William Finn - Make Me a Song

Make Me a Song
Carol Rosegg
From left, Sandy Binion, Darren R. Cohen, D. B. Bonds, Sally Wilfert and Adam Heller.

Blue neon over the stage outlines a craggy face with a sardonic smile that hovers in afterglow even after the light is switched off. The face is that of William Finn, songwriter, and it is an appropriate illustration for a revue of his work, "Make Me a Song," at New World Stages. Like the songs, at once slightly mocking and slightly cartoonish, it dominates the stage much as Mr. Finn's persona dominates the songs, to such an extent that even when a voluptuous blonde (Sally Wilfert) is singing, you hear the dry voice of this gay Jewish songwriter coming through her own.

The mild tension between the eager, can-do spirit of a four-person show (Mr. Finn's third revue in 10 years) and the slightly acerbic content of the songs creates a diverting light entertainment. In addition to the singers — Ms. Wilfert, the smoky-voiced Sandy Binion, the hunky but strained D. B. Bonds and the Everyman Adam Heller — the show features the requisite tireless pianist, Darren R. Cohen, sometimes interjecting a line, and submitting to being spun around on his piano at the center of the stage every other song or so, a stock device by which the director Rob Ruggiero, who conceived this show for TheaterWorks in Hartford, keeps the energy level up.

The songs are taken from some of Mr. Finn's less-well-known shows ("A New Brain," "Romance in Hard Times" and a work in progress, "The Royal Family of Broadway"), as well as from his successful "Falsettos," but not, unsurprisingly, from "The 25th Annual Putnam County Spelling Bee," which is still running on Broadway, at least through Jan. 20. They tend to be loose-limbed and discursive, working their way into an A section and proceeding to a resolution in a B section, with stops at several other letters along the way (as in "Hitchhiking Across America").
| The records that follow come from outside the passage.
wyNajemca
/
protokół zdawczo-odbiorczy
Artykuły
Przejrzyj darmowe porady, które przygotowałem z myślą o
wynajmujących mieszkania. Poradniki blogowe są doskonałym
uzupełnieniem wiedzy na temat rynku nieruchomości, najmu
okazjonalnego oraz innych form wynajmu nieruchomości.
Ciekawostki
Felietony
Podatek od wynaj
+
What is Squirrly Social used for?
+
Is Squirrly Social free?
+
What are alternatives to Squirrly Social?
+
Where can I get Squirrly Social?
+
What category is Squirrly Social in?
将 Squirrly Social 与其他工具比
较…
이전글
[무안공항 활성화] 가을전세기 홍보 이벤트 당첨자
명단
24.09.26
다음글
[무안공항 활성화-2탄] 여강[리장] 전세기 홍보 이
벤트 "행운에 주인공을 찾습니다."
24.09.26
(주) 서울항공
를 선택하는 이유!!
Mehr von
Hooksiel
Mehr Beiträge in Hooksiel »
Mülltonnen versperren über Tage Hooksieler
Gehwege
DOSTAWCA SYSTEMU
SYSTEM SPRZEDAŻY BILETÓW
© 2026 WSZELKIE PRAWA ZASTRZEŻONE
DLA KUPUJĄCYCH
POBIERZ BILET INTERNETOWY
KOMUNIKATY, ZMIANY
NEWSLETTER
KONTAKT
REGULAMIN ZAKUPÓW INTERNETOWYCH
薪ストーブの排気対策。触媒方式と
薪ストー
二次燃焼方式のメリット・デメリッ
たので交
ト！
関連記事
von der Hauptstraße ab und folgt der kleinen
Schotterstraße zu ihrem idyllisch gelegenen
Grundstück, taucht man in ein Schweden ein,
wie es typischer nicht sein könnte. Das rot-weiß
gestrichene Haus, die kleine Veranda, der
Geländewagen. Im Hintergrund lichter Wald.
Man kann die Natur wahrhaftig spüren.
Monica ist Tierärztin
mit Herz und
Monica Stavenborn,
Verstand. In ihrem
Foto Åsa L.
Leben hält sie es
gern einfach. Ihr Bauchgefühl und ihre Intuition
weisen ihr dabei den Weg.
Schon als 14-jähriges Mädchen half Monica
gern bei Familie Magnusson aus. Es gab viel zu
The weakest songs are the most formulaic: "Heart and Music," about two ingredients necessary to make a song, epitomizes a certain kind of bright-eyed Broadway jingle that in Mr. Finn's voice rings slightly false.

Whether funny, like "Republicans" (which is chopped up and inserted as a recurrent gag in between other songs), or sober, the songs are personal without being maudlin, with the possible exception of "Anytime," a deliberate tear-jerker for and about a deceased friend. The best example is "Passover," a reminiscence of a childhood holiday that grows poignant without wallowing in sentiment, simply acknowledging family members who have died, and getting on with it.